Perkembangan kabar berikutnya, Lisa, 22 tahun adalah korban women trafficking(perdagangan wanita-Red) tampaknya tidak meleset jauh. Dari pengakuan beberapa warga di Desa Jeru Turen, Turen, Malang di mana Jazil atau Jilah tinggal, gadis itu putus sekolah sejak kelas 2 Madrasah Tsanawiyah di desa setempat.
Kabar selanjutnya Lisa bekerja sebagai buruh di Malang meski kepastian tempatnya juga tidak diketahui.
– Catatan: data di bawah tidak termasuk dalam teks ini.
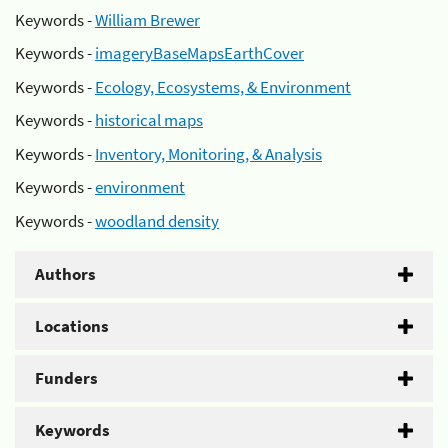
Keywords -
William Brewer
Keywords -
imageryBaseMapsEarthCover
Keywords -
Ecology, Ecosystems, & Environment
Keywords -
historical maps
Keywords -
Inventory, Monitoring, & Analysis
Keywords -
environment
Keywords -
woodland density
Authors
Locations
Funders
Keywords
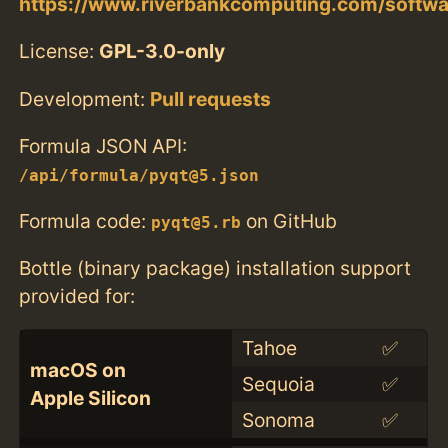
https://www.riverbankcomputing.com/softwar
License:
GPL-3.0-only
Development:
Pull requests
Formula JSON API:
/api/formula/pyqt@5.json
Formula code:
on GitHub
pyqt@5.rb
Bottle (binary package) installation support
provided for:
Tahoe
✅
macOS on
Sequoia
✅
Apple Silicon
Sonoma
✅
Kabar lainnya menyusul pada tahun 2001, ia terperangkap sebagai pekerja seks, namun secara tiba-tiba berselang satu tahun kemudian Jilah datang dengan laki-laki bernama Mulyono yang diaku sebagai suaminya. Hal itu diungkapkan Sholeh, tetangga Samsuri-Wakinah. Kepada kakeknya, Jilah pernah menunjukkan surat nikah dengan Mulyono. Pernikahannya dilakukan di Surabaya.
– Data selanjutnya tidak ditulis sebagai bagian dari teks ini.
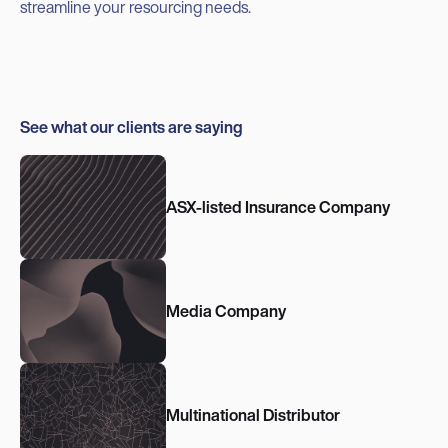
streamline your resourcing needs.
See what our clients are saying
ASX-listed Insurance Company
Media Company
Multinational Distributor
Tentang drop out-nya sekolah Lisa diakui Samsuri dan Wakinah. Masalahnya, karena waktu itu kondisi ekonomi keluarga Saring berantakan. Terlebih lagi setelah Saring ke Surabaya dan ibunya jadi TKW. Jilah kemudian bekerja di Surabaya. Beberapa kali menyempatkan pulang menengok kakek-neneknya di Jeru. "Nek wangsul mesti nggih mbeto oleh-oleh lan yatra (kalau pulang ya selalu bawa oleh-oleh dan uang),'' tutur Samsuri.
Tentang hubungan dengan Mulyono, kakek itu menuturkan, sebelum sampai ke kursi pelaminan, kisah asmara Jilah-Mulyono sudah berlangsung lama. Namun secara tiba-tiba Siti Nur Jazilah pergi ke Kalimantan tanpa alasan yang jelas. Samsuri mengungkapkan, Mulyono adalah warga Pasuruan yang akhirnya menjadikan Lisa sebagai istri keduanya. '' Tapi pastinya saya tidak tahu apakah memang benar-benar sudah menikah atau belum. Yang memberi nama Lisa untuk Jilah juga Mulyono,'' ucapnya.
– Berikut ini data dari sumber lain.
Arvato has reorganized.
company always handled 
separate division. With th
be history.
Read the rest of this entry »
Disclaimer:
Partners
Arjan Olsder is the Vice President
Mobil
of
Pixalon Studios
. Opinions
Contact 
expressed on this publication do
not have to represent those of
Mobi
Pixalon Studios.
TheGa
Jati dirinya memang masih penuh misteri. Hanya Jilah sendiri yang tahu dan berhak menceritakannya.
Keluar dari ICU
Kapan Lisa keluar dari ruang ICU RSUD Dr Soetomo? Pasien yang telah menjalani operasi face off (rekonstruksi wajah secara total) selama 18 jam itu menunjukkan perkembangan fisik bagus. Karena itu, pada hari Senin (3/4), tim dokter RS Dr Soetomo baru memutuskan apakah Lisa tetap berada di ruang ICU atau bisa dipindahkan ke ruang lain seiring menurunnya status kritis yang bersangkutan.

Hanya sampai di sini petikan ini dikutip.